** Problem description **
In the copy, include no pictures, but reproduce every record exactly.

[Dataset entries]
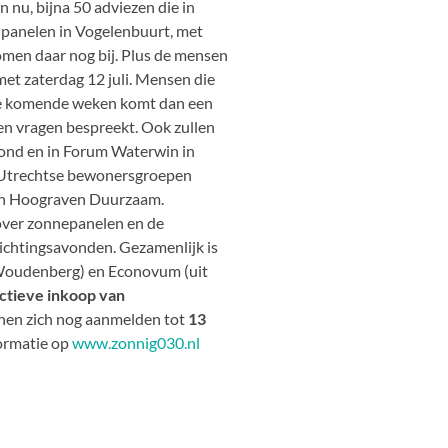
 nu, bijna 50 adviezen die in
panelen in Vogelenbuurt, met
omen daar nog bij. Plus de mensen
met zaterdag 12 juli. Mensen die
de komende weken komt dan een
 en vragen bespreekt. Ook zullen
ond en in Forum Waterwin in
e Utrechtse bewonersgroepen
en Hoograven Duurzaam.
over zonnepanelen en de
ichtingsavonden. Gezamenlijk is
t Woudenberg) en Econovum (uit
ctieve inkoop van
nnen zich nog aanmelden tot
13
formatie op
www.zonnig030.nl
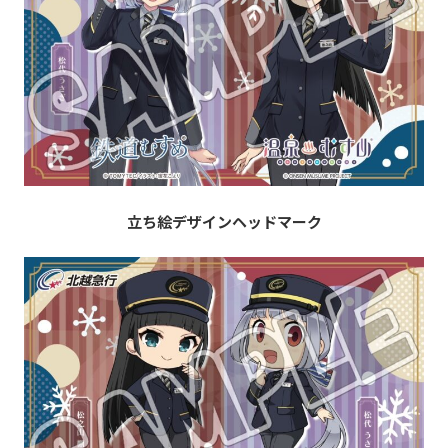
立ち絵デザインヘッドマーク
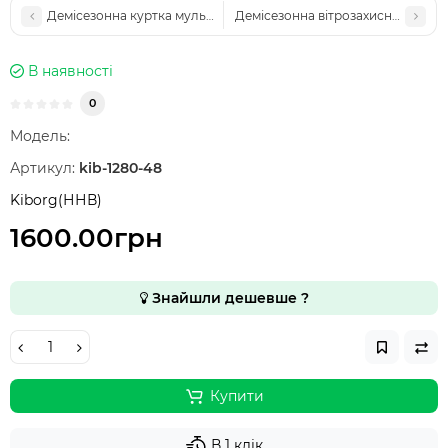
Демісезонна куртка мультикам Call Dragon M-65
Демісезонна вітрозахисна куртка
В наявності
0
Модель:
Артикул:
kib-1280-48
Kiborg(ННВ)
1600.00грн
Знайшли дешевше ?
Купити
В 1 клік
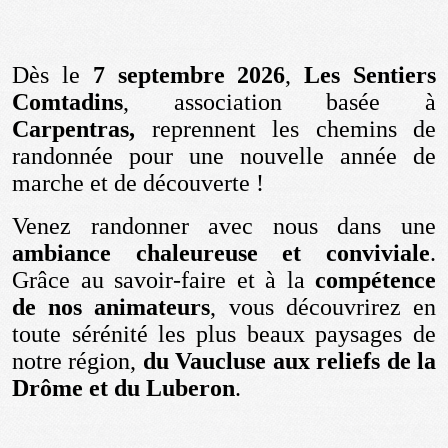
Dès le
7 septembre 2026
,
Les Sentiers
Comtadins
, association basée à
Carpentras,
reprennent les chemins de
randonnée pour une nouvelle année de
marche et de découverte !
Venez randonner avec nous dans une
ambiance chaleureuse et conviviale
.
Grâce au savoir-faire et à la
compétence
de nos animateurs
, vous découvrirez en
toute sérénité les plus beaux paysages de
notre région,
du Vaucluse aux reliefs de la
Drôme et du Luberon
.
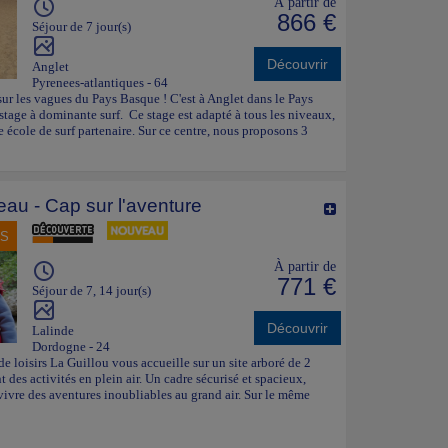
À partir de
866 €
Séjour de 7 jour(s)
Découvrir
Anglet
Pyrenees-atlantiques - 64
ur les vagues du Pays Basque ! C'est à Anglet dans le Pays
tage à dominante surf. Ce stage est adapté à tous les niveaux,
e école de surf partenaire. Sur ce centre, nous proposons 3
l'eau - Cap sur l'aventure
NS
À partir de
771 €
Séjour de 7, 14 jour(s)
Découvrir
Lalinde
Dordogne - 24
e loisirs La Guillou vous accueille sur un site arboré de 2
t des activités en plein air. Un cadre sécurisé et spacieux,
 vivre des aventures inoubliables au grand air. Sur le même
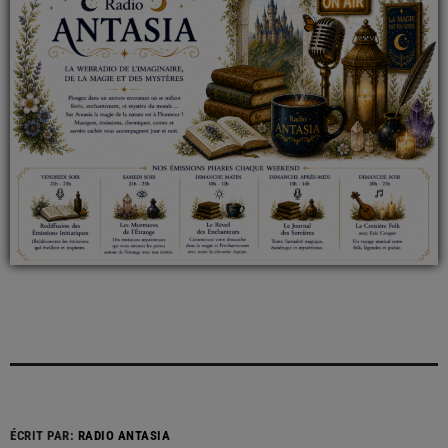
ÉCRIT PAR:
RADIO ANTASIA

** Task response **
 nu, bijna 50 adviezen die in
panelen in Vogelenbuurt, met
omen daar nog bij. Plus de mensen
met zaterdag 12 juli. Mensen die
de komende weken komt dan een
 en vragen bespreekt. Ook zullen
ond en in Forum Waterwin in
e Utrechtse bewonersgroepen
en Hoograven Duurzaam.
over zonnepanelen en de
ichtingsavonden. Gezamenlijk is
t Woudenberg) en Econovum (uit
ctieve inkoop van
nnen zich nog aanmelden tot
13
formatie op
www.zonnig030.nl
立ち絵デザインヘッドマーク
Демісезонна куртка мультикам Call Dragon M-65
Демісезонна вітрозахисна куртка
В наявності
0
Модель:
Артикул:
kib-1280-48
Kiborg(ННВ)
1600.00грн
Знайшли дешевше ?
Купити
В 1 клік
Dès le
7 septembre 2026
,
Les Sentiers
Comtadins
, association basée à
Carpentras,
reprennent les chemins de
randonnée pour une nouvelle année de
marche et de découverte !
Venez randonner avec nous dans une
ambiance chaleureuse et conviviale
.
Grâce au savoir-faire et à la
compétence
de nos animateurs
, vous découvrirez en
toute sérénité les plus beaux paysages de
notre région,
du Vaucluse aux reliefs de la
Drôme et du Luberon
.
À partir de
866 €
Séjour de 7 jour(s)
Découvrir
Anglet
Pyrenees-atlantiques - 64
ur les vagues du Pays Basque ! C'est à Anglet dans le Pays
tage à dominante surf. Ce stage est adapté à tous les niveaux,
e école de surf partenaire. Sur ce centre, nous proposons 3
l'eau - Cap sur l'aventure
NS
À partir de
771 €
Séjour de 7, 14 jour(s)
Découvrir
Lalinde
Dordogne - 24
e loisirs La Guillou vous accueille sur un site arboré de 2
t des activités en plein air. Un cadre sécurisé et spacieux,
 vivre des aventures inoubliables au grand air. Sur le même
ÉCRIT PAR:
RADIO ANTASIA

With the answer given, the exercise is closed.